Dataset items

Content starts

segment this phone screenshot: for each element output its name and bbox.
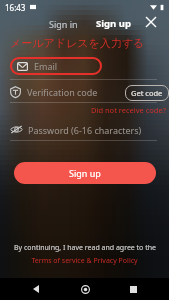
button[interactable]: Get code: [125, 85, 169, 101]
staticText: Sign in: [49, 18, 78, 30]
staticText: Verification code: [27, 86, 98, 98]
staticText: Sign up: [69, 167, 101, 179]
button[interactable]: Close: [142, 13, 160, 31]
staticText: メールアドレスを入力する: [10, 36, 145, 50]
staticText: Password (6-16 characters): [28, 124, 142, 136]
staticText: Terms of service & Privacy Policy: [31, 256, 138, 266]
staticText: By continuing, I have read and agree to …: [14, 243, 156, 253]
button[interactable]: Sign in: [43, 16, 84, 32]
button[interactable]: Back: [24, 278, 48, 300]
button[interactable]: Home: [73, 278, 97, 300]
button[interactable]: Terms of service & Privacy Policy: [31, 256, 138, 266]
button[interactable]: Email: [10, 57, 102, 75]
staticText: Did not receive code?: [91, 105, 166, 115]
staticText: Sign up: [96, 17, 131, 30]
button[interactable]: Did not receive code?: [91, 105, 166, 115]
button[interactable]: Password (6-16 characters): [10, 122, 142, 137]
button[interactable]: Verification code: [10, 84, 98, 99]
staticText: 16:43: [5, 2, 26, 13]
button[interactable]: Sign up: [90, 15, 137, 32]
staticText: Get code: [131, 88, 163, 98]
staticText: Email: [34, 60, 58, 72]
button[interactable]: Sign up: [14, 162, 156, 184]
button[interactable]: Recents: [121, 278, 145, 300]
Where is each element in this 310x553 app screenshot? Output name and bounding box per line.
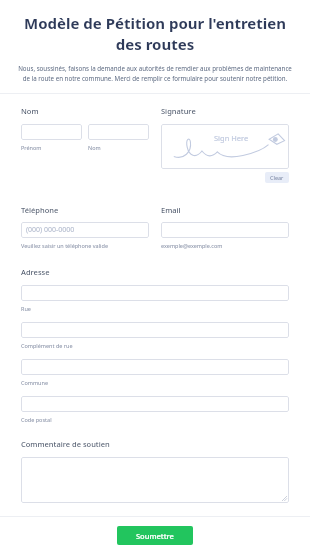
staticText: Complément de rue	[21, 342, 73, 349]
button[interactable]	[21, 396, 289, 412]
button[interactable]	[161, 222, 289, 238]
staticText: Clear	[270, 174, 284, 181]
button[interactable]	[21, 457, 289, 503]
staticText: Soumettre	[136, 531, 174, 541]
staticText: Veuillez saisir un téléphone valide	[21, 242, 108, 249]
button[interactable]	[21, 322, 289, 338]
staticText: Adresse	[21, 267, 50, 277]
staticText: Commentaire de soutien	[21, 439, 110, 449]
button[interactable]	[21, 359, 289, 375]
staticText: Code postal	[21, 416, 52, 423]
staticText: Email	[161, 205, 181, 215]
button[interactable]: Soumettre	[117, 526, 193, 545]
staticText: (000) 000-0000	[26, 225, 75, 235]
staticText: Modèle de Pétition pour l'entretien des …	[20, 13, 290, 55]
staticText: Nous, soussinés, faisons la demande aux …	[18, 64, 292, 83]
staticText: Signature	[161, 106, 196, 116]
button[interactable]: Clear	[265, 172, 289, 183]
button[interactable]: (000) 000-0000	[21, 222, 149, 238]
staticText: Commune	[21, 379, 48, 386]
button[interactable]	[88, 124, 149, 140]
staticText: Rue	[21, 305, 31, 312]
button[interactable]	[21, 285, 289, 301]
staticText: Téléphone	[21, 205, 59, 215]
button[interactable]: Signature pad	[161, 124, 289, 169]
staticText: Sign Here	[214, 133, 249, 143]
staticText: Prénom	[21, 144, 42, 151]
button[interactable]	[21, 124, 82, 140]
staticText: Nom	[21, 106, 39, 116]
staticText: Nom	[88, 144, 101, 151]
staticText: exemple@exemple.com	[161, 242, 223, 249]
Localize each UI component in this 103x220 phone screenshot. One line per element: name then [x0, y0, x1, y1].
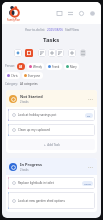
staticText: Your to-do list — [25, 28, 45, 32]
staticText: Frank — [52, 65, 60, 69]
button[interactable]: Replace lightbulb in toilet — [8, 177, 95, 189]
staticText: 2 tasks — [20, 100, 29, 104]
staticText: Everyone — [28, 74, 41, 78]
button[interactable]: Header action — [56, 10, 63, 17]
staticText: Staff View — [65, 28, 79, 32]
staticText: + Add Task — [44, 143, 60, 147]
button[interactable]: FamilyPlan home — [5, 4, 22, 21]
button[interactable]: Frank — [46, 63, 62, 70]
staticText: 2025/08/06 — [47, 28, 63, 32]
staticText: Mary — [70, 65, 77, 69]
button[interactable]: Toolbar action — [25, 49, 33, 57]
staticText: Not Started — [20, 94, 43, 99]
staticText: Tasks — [43, 36, 60, 44]
button[interactable]: Toolbar action — [48, 49, 56, 57]
staticText: Look at new garden shed options — [18, 199, 95, 203]
button[interactable]: Toolbar action — [80, 49, 86, 57]
staticText: 2 tasks — [20, 168, 29, 172]
staticText: FamilyPlan — [7, 18, 20, 21]
staticText: Clean up my cupboard — [18, 128, 95, 132]
staticText: Fin — [87, 114, 91, 117]
button[interactable]: Clean up my cupboard — [8, 124, 95, 136]
staticText: In Progress — [20, 162, 42, 167]
button[interactable]: Chris — [5, 72, 20, 79]
button[interactable]: Look at new garden shed options — [8, 192, 95, 209]
button[interactable]: Header action — [67, 10, 74, 17]
button[interactable]: More options — [86, 95, 94, 103]
staticText: Home — [84, 182, 91, 185]
button[interactable]: + Add Task — [8, 139, 95, 150]
button[interactable]: All — [17, 63, 25, 70]
button[interactable]: Toolbar action — [38, 49, 46, 57]
button[interactable]: More options — [86, 163, 94, 171]
staticText: Look at holiday savings pot — [18, 113, 85, 117]
button[interactable]: Header action — [78, 10, 85, 17]
button[interactable]: Toolbar action — [14, 49, 22, 57]
button[interactable]: Everyone — [22, 72, 43, 79]
button[interactable]: Header action — [89, 10, 96, 17]
staticText: All — [19, 65, 23, 69]
button[interactable]: Toolbar action — [56, 49, 64, 57]
staticText: Chris — [11, 74, 18, 78]
staticText: Category: — [5, 82, 18, 86]
staticText: All categories — [20, 82, 38, 86]
staticText: Wendy — [33, 65, 42, 69]
button[interactable]: Wendy — [27, 63, 44, 70]
staticText: Person: — [5, 64, 15, 68]
button[interactable]: Toolbar action — [68, 49, 76, 57]
staticText: Replace lightbulb in toilet — [18, 181, 82, 185]
button[interactable]: Mary — [64, 63, 79, 70]
button[interactable]: Look at holiday savings pot — [8, 109, 95, 121]
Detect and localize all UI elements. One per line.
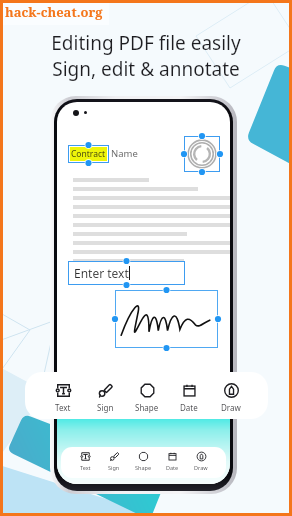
staticText: Editing PDF file easily [51, 30, 241, 56]
button[interactable]: Draw [189, 451, 213, 475]
button[interactable]: Shape [131, 451, 155, 475]
button[interactable]: Shape [130, 382, 164, 417]
button[interactable]: Text [46, 382, 80, 417]
button[interactable]: Text [73, 451, 97, 475]
staticText: Text [80, 464, 91, 471]
staticText: Date [180, 402, 198, 413]
button[interactable]: Date [160, 451, 184, 475]
staticText: Contract [71, 148, 106, 160]
staticText: Name [111, 147, 138, 160]
staticText: hack-cheat.org [5, 3, 103, 21]
button[interactable]: Sign [102, 451, 126, 475]
staticText: Draw [221, 402, 241, 413]
staticText: Sign, edit & annotate [52, 56, 240, 82]
button[interactable]: Date [172, 382, 206, 417]
staticText: Sign [97, 402, 114, 413]
staticText: Date [166, 464, 179, 471]
staticText: Shape [135, 464, 151, 471]
staticText: Sign [108, 464, 120, 471]
staticText: Shape [135, 402, 159, 413]
staticText: Enter text [74, 265, 129, 281]
button[interactable]: Draw [214, 382, 248, 417]
button[interactable]: Sign [88, 382, 122, 417]
staticText: Text [55, 402, 71, 413]
staticText: Draw [194, 464, 208, 471]
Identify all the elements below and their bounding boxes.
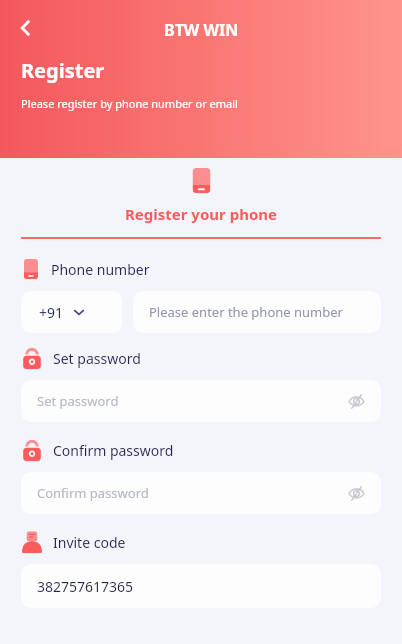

Content ends

**WORK REQUIRED**
Search the entries for the word "service" and copy every line that has it.

**EXERCISE RESULT**
staticText: Terms of service & Privacy Policy: [31, 256, 138, 266]
button[interactable]: Terms of service & Privacy Policy: [31, 256, 138, 266]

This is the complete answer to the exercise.